Esulta il Comune: "obiettivo raggiunto". Ma i disagi non mancano
Oggi 2 marzo è stata firmata la riconsegna dello stabile di Pietralata 2, facente parte dei Centri di assistenza alloggiativa temporanea. Lo ha annunciato l’Assessore alle Politiche Sociali e Abitative Francesca Danesi che ha, anche, sottolineato come lo stabile costasse al Comune, in media, 1700 euro per ciascuno dei 1.930 nuclei familiari assistiti.
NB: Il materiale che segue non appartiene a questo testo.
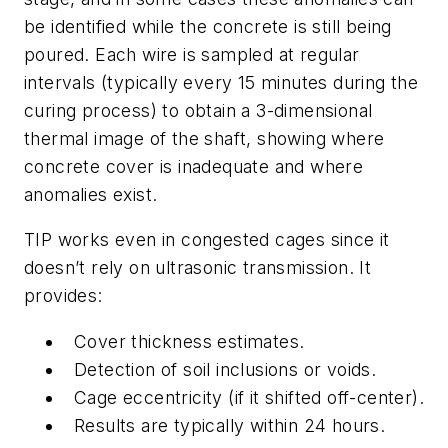
be identified while the concrete is still being
poured. Each wire is sampled at regular
intervals (typically every 15 minutes during the
curing process) to obtain a 3-dimensional
thermal image of the shaft, showing where
concrete cover is inadequate and where
anomalies exist.
TIP works even in congested cages since it
doesn’t rely on ultrasonic transmission. It
provides:
Cover thickness estimates.
Detection of soil inclusions or voids.
Cage eccentricity (if it shifted off-center).
Results are typically within 24 hours.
Lo sgombero da via Pietralata 196 è stato effettuato tra i giorni scorsi e nella mattinata di oggi.
“Di trentasei nuclei che vi erano alloggiati ben trentatrè sono risultate dalle verifiche come aventi diritto e sono state sistemate in altri Caat, in attesa di soluzioni abitative diverse e del nuovo servizio di assistenza alloggiativa”, dichiara l’Assessore Danesi.
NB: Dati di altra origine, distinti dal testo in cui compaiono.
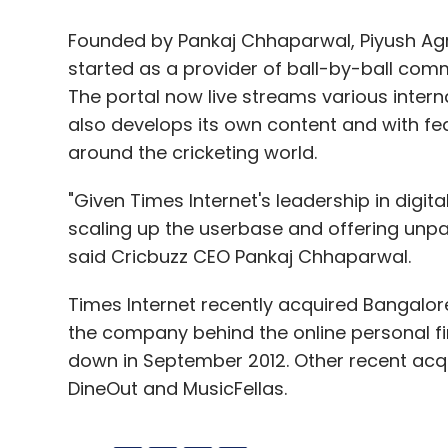
Founded by Pankaj Chhaparwal, Piyush Ag
started as a provider of ball-by-ball com
The portal now live streams various inte
also develops its own content and with f
around the cricketing world.
"Given Times Internet's leadership in digit
scaling up the userbase and offering unpa
said Cricbuzz CEO Pankaj Chhaparwal.
Times Internet recently acquired Bangalore
the company behind the online personal f
down in September 2012. Other recent acqu
DineOut and MusicFellas.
Tuttavia, non sono mancati disagi e preoccupazioni durante il trasferimento delle famiglie e dei lavoratori. Lo smantellamento si è svolto in tutta fretta poichè entro il 1 marzo lo stabile doveva essere abbandonato.
Una lavoratrice del residence intervistata da “RomaToday” dichiara, infatti, che sono stati concessi soltanto “cinque giorni di tempo per traslocare in quartieri anche lontanissimi da Pietralata”. “C’è chi è stato mandato in via di Fioranello (Divino Amore, ndr), chi a vicolo di Casale Lumbroso a Malagrotta, chi in via Beniamino Segre a Tor Pagnotta chi in via Roio del Sangro a Castelverde. Altri ancora a Val Cannuta. Ci sono strutture che non hanno vicino alcuna metro e per le persone senza auto sono impraticabili”, ha continuato, mentre i più fortunati verranno trasferiti a viale della Primavera, a Centocelle. Per giunta, se l’Assessore dichiara che “dopo un esame, caso per caso, sono state trovate soluzioni il più possibile rispettose delle esigenze delle persone malate e delle necessità dei bambini in età scolare”, la lavoratrice non sembra essere dello stesso avviso, e anzi denuncia che “le lettere sono arrivate senza che ci sia stato nemmeno un incontro con gli inquilini, senza tenere in considerazione la presenza di disabili o bambini”. Il disappunto della donna non finisce qui: “stamattina ci sono ancora famiglie che non sanno dove andare. Ad alcune hanno cambiato la destinazione a voce e quando si sono recate nel nuovo Caat non sono state accettate perché non avevano con sé alcun documento ufficiale e sono così dovute tornare qui a Pietralata”.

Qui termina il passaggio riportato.